Task goal:
Go through the material below, find each line with the word "logo", and copy those lines.

(Data shown)

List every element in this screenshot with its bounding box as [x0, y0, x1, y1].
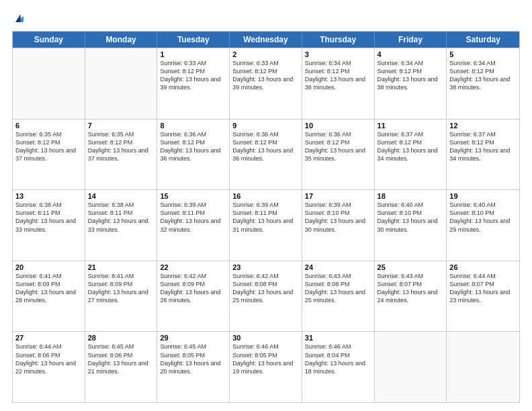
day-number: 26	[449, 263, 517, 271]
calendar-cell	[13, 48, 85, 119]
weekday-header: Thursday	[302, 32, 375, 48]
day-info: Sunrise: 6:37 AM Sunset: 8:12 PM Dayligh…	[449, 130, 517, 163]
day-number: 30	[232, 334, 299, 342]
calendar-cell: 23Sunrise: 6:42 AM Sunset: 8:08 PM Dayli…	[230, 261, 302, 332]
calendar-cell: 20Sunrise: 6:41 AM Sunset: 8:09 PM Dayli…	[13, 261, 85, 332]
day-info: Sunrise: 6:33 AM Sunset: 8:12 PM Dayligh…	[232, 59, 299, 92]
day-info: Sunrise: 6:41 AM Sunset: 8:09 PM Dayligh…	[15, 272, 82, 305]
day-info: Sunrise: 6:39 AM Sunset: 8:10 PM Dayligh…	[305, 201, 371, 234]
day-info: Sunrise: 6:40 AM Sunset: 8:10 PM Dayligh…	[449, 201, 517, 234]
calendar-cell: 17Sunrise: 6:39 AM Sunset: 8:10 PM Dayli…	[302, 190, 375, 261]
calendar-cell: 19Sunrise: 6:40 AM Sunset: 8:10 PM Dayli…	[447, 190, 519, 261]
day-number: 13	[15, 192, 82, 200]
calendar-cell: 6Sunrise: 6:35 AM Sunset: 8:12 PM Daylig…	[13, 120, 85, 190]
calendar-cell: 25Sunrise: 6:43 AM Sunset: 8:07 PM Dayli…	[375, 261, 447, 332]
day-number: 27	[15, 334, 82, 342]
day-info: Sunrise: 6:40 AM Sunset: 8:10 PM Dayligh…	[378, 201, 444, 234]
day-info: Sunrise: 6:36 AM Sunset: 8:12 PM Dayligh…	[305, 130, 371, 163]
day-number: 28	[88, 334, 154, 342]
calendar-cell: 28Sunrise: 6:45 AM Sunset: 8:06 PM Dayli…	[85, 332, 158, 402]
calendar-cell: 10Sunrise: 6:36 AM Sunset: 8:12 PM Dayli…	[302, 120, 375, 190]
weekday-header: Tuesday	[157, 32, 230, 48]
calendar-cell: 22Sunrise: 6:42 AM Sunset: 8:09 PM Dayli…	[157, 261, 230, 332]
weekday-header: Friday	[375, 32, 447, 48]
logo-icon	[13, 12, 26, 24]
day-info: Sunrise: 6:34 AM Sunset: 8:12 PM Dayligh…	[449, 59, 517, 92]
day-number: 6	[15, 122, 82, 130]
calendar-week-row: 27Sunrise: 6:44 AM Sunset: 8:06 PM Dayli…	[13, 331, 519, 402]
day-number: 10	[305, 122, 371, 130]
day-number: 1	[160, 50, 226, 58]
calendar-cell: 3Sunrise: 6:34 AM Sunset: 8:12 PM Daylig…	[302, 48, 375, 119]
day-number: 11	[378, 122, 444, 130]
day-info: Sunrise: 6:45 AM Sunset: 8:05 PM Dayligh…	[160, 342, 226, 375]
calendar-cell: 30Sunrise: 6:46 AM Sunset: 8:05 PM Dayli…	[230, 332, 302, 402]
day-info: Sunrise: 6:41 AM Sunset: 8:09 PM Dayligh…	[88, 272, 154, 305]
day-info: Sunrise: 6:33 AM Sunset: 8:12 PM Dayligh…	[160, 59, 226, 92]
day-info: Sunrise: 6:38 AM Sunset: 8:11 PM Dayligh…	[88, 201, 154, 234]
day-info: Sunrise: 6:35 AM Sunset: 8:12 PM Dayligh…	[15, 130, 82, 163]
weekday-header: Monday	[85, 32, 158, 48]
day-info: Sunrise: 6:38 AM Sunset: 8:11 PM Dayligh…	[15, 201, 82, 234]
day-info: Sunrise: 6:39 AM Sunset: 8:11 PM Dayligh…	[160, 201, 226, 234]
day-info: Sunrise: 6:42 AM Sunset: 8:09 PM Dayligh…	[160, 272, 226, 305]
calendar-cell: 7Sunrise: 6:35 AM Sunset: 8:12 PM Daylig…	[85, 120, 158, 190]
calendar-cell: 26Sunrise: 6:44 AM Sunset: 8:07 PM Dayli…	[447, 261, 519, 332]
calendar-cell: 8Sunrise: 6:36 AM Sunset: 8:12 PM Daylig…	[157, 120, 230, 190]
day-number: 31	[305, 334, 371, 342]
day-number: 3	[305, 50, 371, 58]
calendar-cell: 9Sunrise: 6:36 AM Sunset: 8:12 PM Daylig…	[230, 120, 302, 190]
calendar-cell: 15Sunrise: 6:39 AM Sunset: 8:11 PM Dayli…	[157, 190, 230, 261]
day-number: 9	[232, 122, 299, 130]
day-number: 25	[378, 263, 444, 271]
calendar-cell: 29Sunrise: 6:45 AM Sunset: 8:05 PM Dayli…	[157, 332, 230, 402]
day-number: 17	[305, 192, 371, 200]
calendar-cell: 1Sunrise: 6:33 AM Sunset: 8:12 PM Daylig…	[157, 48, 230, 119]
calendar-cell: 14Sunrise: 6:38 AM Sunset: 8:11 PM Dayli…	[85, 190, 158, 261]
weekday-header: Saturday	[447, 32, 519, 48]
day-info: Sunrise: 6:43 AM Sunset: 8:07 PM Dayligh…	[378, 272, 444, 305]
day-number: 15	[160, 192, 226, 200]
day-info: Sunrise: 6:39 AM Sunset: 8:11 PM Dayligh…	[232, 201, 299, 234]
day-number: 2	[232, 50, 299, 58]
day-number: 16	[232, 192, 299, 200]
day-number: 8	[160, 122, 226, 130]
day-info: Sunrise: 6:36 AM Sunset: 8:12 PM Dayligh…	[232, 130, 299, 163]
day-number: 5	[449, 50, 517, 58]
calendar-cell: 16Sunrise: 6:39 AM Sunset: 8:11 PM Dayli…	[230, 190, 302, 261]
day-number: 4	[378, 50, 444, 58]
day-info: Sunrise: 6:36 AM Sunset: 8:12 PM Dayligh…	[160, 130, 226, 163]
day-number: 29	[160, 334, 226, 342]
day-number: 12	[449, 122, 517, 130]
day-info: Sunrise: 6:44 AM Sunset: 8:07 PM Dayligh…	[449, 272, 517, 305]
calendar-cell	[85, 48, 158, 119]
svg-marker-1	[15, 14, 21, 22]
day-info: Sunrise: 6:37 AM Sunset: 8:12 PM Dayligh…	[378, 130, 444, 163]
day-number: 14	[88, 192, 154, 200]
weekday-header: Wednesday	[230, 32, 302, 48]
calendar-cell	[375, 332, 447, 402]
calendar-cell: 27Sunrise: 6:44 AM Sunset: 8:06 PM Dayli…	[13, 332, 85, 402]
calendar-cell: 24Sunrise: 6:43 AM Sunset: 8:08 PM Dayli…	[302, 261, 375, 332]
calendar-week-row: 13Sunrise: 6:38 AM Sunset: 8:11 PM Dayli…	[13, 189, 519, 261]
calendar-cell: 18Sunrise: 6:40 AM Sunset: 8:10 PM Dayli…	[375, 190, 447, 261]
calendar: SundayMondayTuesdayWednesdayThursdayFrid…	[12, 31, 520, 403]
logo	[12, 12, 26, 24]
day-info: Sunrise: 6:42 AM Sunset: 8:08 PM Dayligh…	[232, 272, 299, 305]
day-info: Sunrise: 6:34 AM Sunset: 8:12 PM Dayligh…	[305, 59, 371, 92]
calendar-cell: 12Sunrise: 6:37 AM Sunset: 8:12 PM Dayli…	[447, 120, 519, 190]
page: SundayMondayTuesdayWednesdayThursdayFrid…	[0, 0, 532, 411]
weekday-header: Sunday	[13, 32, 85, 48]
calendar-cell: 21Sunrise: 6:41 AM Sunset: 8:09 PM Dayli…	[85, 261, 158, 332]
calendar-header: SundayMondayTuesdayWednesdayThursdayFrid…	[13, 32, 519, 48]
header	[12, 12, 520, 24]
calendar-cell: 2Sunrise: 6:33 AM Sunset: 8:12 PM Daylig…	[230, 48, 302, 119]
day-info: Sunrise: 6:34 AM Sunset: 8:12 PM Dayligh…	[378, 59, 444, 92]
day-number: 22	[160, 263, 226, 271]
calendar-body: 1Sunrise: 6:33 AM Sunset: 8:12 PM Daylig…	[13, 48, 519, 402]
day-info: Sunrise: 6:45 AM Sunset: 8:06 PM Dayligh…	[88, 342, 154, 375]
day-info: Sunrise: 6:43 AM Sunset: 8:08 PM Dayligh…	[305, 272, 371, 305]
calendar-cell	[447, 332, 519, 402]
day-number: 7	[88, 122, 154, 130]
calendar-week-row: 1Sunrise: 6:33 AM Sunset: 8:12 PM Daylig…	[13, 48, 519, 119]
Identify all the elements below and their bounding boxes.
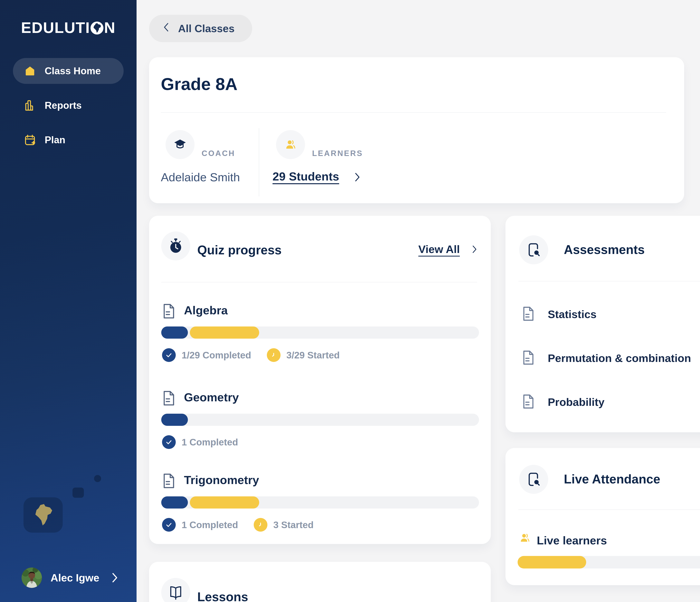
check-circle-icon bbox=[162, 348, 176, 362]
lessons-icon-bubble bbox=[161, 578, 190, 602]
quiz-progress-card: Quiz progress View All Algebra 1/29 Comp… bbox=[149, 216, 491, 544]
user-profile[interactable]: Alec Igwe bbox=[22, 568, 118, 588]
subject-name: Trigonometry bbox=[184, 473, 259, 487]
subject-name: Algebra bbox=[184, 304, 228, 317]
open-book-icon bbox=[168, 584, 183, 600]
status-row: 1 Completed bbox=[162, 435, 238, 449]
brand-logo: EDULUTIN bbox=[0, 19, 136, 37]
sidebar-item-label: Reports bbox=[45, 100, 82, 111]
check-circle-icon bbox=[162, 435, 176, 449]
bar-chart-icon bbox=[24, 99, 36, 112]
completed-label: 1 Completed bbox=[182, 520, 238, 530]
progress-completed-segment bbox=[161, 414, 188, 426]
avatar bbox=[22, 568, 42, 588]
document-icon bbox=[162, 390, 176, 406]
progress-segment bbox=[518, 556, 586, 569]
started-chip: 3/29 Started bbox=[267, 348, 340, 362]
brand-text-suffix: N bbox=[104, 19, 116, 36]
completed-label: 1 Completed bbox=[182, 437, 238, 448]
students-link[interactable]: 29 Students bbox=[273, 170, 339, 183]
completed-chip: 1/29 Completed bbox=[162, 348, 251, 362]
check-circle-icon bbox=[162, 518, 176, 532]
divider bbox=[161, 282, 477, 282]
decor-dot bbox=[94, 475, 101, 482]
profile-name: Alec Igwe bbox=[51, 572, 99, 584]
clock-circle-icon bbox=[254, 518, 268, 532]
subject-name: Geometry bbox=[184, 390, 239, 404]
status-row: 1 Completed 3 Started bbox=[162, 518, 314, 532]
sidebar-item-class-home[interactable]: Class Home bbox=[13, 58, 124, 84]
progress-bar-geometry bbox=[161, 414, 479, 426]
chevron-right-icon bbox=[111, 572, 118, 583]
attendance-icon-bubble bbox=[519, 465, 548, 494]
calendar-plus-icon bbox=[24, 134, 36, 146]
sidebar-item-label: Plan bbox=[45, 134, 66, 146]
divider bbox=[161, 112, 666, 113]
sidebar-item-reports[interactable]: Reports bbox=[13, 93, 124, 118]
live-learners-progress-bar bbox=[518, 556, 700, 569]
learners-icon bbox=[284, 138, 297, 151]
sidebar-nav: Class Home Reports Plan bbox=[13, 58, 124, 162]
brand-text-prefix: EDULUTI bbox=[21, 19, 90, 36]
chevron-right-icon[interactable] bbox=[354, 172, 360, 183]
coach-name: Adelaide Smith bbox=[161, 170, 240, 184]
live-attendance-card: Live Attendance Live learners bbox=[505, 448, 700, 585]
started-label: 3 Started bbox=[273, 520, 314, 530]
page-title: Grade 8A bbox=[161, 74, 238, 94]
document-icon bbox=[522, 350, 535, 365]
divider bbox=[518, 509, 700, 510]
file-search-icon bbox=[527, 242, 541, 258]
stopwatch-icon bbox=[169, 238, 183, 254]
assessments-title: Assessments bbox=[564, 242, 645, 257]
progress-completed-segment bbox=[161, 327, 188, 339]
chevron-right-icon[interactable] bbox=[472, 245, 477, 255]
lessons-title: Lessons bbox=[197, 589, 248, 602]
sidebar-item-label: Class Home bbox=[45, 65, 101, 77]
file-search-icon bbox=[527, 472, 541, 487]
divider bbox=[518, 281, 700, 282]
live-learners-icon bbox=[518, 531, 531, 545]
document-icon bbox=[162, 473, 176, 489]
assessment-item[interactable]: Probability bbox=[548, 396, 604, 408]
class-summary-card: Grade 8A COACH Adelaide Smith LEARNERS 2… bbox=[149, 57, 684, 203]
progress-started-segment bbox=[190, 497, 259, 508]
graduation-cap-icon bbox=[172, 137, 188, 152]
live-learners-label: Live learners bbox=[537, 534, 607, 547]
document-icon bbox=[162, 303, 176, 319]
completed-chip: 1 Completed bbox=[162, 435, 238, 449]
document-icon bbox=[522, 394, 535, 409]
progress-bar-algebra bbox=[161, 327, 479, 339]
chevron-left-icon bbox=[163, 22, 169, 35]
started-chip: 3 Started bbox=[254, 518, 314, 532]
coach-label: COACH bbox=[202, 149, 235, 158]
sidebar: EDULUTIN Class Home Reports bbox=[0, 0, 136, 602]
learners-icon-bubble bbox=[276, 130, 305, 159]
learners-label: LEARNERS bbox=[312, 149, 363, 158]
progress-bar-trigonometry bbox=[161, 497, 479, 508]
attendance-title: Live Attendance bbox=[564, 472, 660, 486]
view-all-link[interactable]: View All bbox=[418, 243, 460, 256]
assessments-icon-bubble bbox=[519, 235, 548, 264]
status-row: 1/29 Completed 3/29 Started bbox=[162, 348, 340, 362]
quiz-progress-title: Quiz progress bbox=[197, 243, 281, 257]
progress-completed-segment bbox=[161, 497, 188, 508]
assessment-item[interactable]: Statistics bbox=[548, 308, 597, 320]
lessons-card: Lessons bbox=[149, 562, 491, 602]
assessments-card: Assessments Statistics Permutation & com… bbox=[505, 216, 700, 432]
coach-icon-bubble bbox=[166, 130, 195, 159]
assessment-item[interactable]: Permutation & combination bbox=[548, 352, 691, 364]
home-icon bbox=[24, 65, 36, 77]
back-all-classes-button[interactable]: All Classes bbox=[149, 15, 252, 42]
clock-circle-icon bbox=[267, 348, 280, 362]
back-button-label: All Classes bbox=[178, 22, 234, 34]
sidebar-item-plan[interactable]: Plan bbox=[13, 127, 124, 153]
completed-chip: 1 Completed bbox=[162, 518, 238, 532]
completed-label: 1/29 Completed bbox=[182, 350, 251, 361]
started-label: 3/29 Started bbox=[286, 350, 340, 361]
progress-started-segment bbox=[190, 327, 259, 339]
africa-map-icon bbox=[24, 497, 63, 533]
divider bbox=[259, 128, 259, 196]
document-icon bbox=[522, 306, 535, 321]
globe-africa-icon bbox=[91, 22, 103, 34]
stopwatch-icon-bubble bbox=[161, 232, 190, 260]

(End Data shown)

Exercise result:
logo-icon	[13, 12, 26, 24]
logo	[12, 12, 26, 24]
brand-logo: EDULUTIN bbox=[0, 19, 136, 37]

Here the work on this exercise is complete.